New Relic
Logs
Full-text search across billions of log events, built for engineers under incident pressure who needed answers fast.
The New Relic Logs query interface with faceted search results and log stream.
Context
Log data is the most granular level of system data: the raw communications and output between every part of a system, from microservices to load balancers to hardware. When an application throws an error, log data is where engineers find out exactly what happened and why.
I traveled with a research team to conduct customer onsite visits and observational research of network operations centers, visiting some of New Relic's largest customers from Vancouver, BC to Burlington, VT. We observed the New Relic platform being used in conjunction with separate logging products, and watched engineers manually, painstakingly reproducing errors during downtime and then combing through their log data to identify where things were failing. New Relic was great at pinpointing a problem down to the transaction, but didn't have the system-level data required to understand what specific processes were breaking.
The Problem
There was a clear push from customers to reduce tooling and context switching, and growing market pressure to create a consolidated observability platform. Strategically, it made sense for New Relic to invest in a Logs product. We could eliminate the need for customers to use multiple tools, prevent context switching between separate interfaces, provide a single pane of glass for observability, and ultimately help customers save millions of dollars they might otherwise lose if outages aren't resolved quickly.
The Approach
We knew we were going to build a Logs product, but we also had to navigate internal pressures. New Relic's CEO and founder had invented a custom query language called NRQL, an offshoot of SQL that powered the platform's query-based features. In our research, we found that New Relic was typically only used by a handful of internal champions at each company who had bothered to learn the query language for more complex workflows. Everyone else relied on the pre-built views or asked a power user.
SELECT count(*) FROM Log
WHERE level = 'ERROR'
AND appName IN ('payment-service', 'api-gateway')
AND message LIKE '%timeout%'
FACET hostname, appName
SINCE 1 hour ago
TIMESERIES 5 minutes
LIMIT 50It was clear that if we wanted a successful launch, we needed to reduce the barrier to entry and make the product easy to use from the first session. This was especially important considering that log interfaces are fundamentally a search-based solution. Engineers are trying to find the needle in the haystack, often under the pressure of an active incident. The search experience had to be fast, intuitive, and powerful without requiring anyone to learn a query language.
We ran extensive usability testing on the search experience to validate the design. The testing proved that the search-first approach was strongly preferred to NRQL by users, which was critical for getting internal buy-in given the founder's personal investment in the query language.
The Solution
The core of New Relic Logs was its search experience. Rather than forcing users to write queries, we built a search model that could be used at any skill level: type a plain term to search across every field, use operators for precision, or build structured filters with key:value pairs that could be combined and removed without clearing the whole query.
Term Search
The simplest interaction: type a word like “error” and every log entry containing that term across any displayed field (application name, hostname, log level, message) is surfaced instantly. No field selection required, no syntax to remember.
Operators and Structured Filters
For more precise queries, users could search using a complete set of operators: is, is not, contains, does not contain. Typing a field name like “hostname” triggered a guided flow where the user picked an operator and then selected from a list of actual values. Multiple values could be selected at once. Once confirmed, the filter became a pill in the search bar that could be individually removed without disrupting the rest of the query.
Intelligent Recommendations
The search also provided intelligent recommendations. Typing “web” didn't just search for the term; it suggested key:value matches like appname: webapp or hostname: web1, letting users jump directly to structured filters without having to know the exact field names or syntax.
Interactive Demo
Try searching for a term like “error”, a field like “hostname”, or a partial value like “web” to see intelligent suggestions.
Show Surrounding Logs
One of the most impactful UX improvements we shipped was the ability to right-click any log line and select “Show surrounding logs.” When a customer reported an error, developers would filter down to the specific error log but lose the surrounding context of what happened before and after.

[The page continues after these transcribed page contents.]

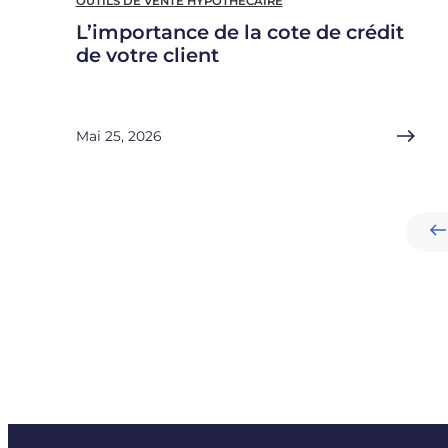
OUTILS DE VENTE HYPOTHÉCAIRE
L’importance de la cote de crédit
de votre client
Mai 25, 2026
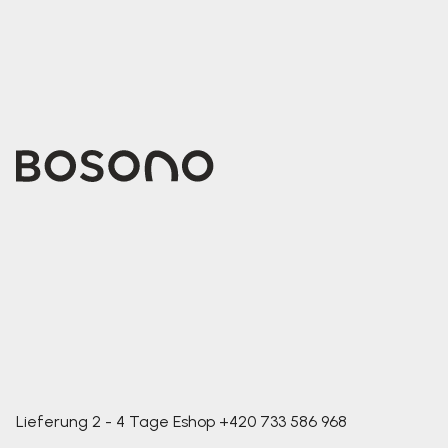
Lieferung 2 - 4 Tage
Eshop
+420 733 586 968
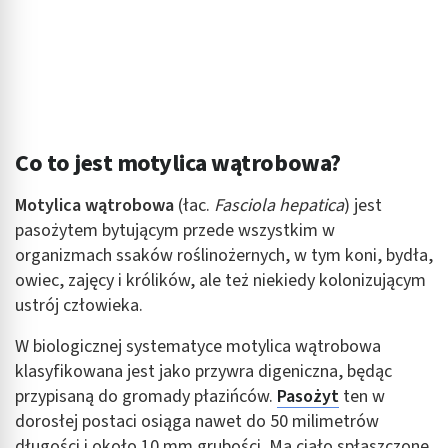
Co to jest motylica wątrobowa?
Motylica wątrobowa
(łac.
Fasciola hepatica
) jest
pasożytem bytującym przede wszystkim w
organizmach ssaków roślinożernych, w tym koni, bydła,
owiec, zajęcy i królików, ale też niekiedy kolonizującym
ustrój człowieka.
W biologicznej systematyce motylica wątrobowa
klasyfikowana jest jako przywra digeniczna, będąc
przypisaną do gromady płazińców.
Pasożyt
ten w
dorosłej postaci osiąga nawet do 50 milimetrów
długości i około 10 mm grubości. Ma ciało spłaszczone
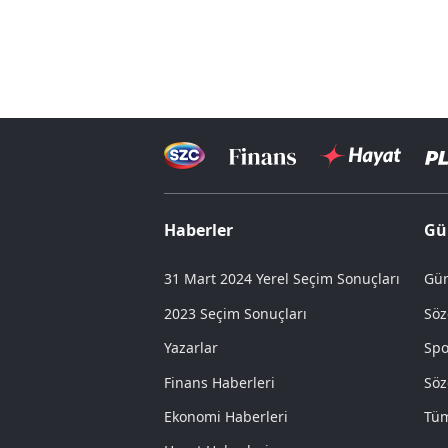
Haberler
Gü
31 Mart 2024 Yerel Seçim Sonuçları
Gün
2023 Seçim Sonuçları
Söz
Yazarlar
Spo
Finans Haberleri
Söz
Ekonomi Haberleri
Tüm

This feature pulled in every log that occurred within one minute of the selected entry, instantly reconstructing the timeline around the incident without clearing the filter or running a new query.
Interactive Demo
Right-click on any log line and select “Show surrounding logs” to reveal what happened in the minute around that event.
The Outcome
New Relic Logs helped retain a significant number of existing customers and close prospective customers who were looking for a complete observability platform, generating eight-figure revenue within the first year of release.

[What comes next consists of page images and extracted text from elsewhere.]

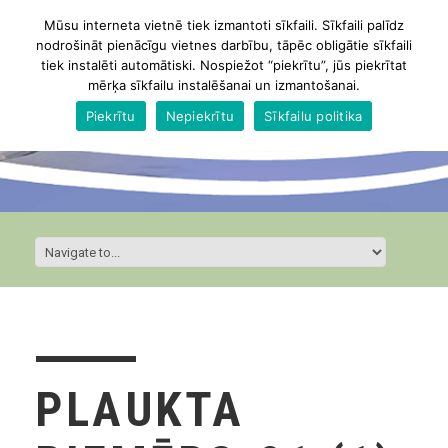
Mūsu interneta vietnē tiek izmantoti sīkfaili. Sīkfaili palīdz
nodrošināt pienācīgu vietnes darbību, tāpēc obligātie sīkfaili
tiek instalēti automātiski. Nospiežot “piekrītu”, jūs piekrītat
mērķa sīkfailu instalēšanai un izmantošanai.
Piekrītu
Nepiekrītu
Sīkfailu politika
PLAUKTA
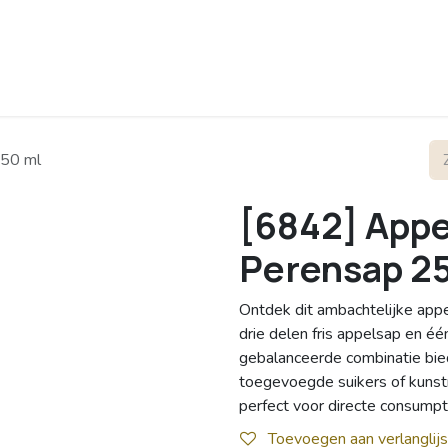
rofiel
Contact
250 ml
[6842] Appe
Perensap 2
Ontdek dit ambachtelijke app
drie delen fris appelsap en é
gebalanceerde combinatie bied
toegevoegde suikers of kunstm
perfect voor directe consumpt
Toevoegen aan verlanglijs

Beyond the standalone product, we also brought log data into context across the platform. Users could access log data for a specific host in the Infrastructure product or for a particular application error in APM without navigating away from their current page. This reduced context switching and time to resolution even further, reinforcing the value of having logs as part of a unified observability platform rather than a separate tool.
Different iterations of the Logs UI. The interface evolved through multiple rounds of design and usability testing as we refined the search experience and log line interactions.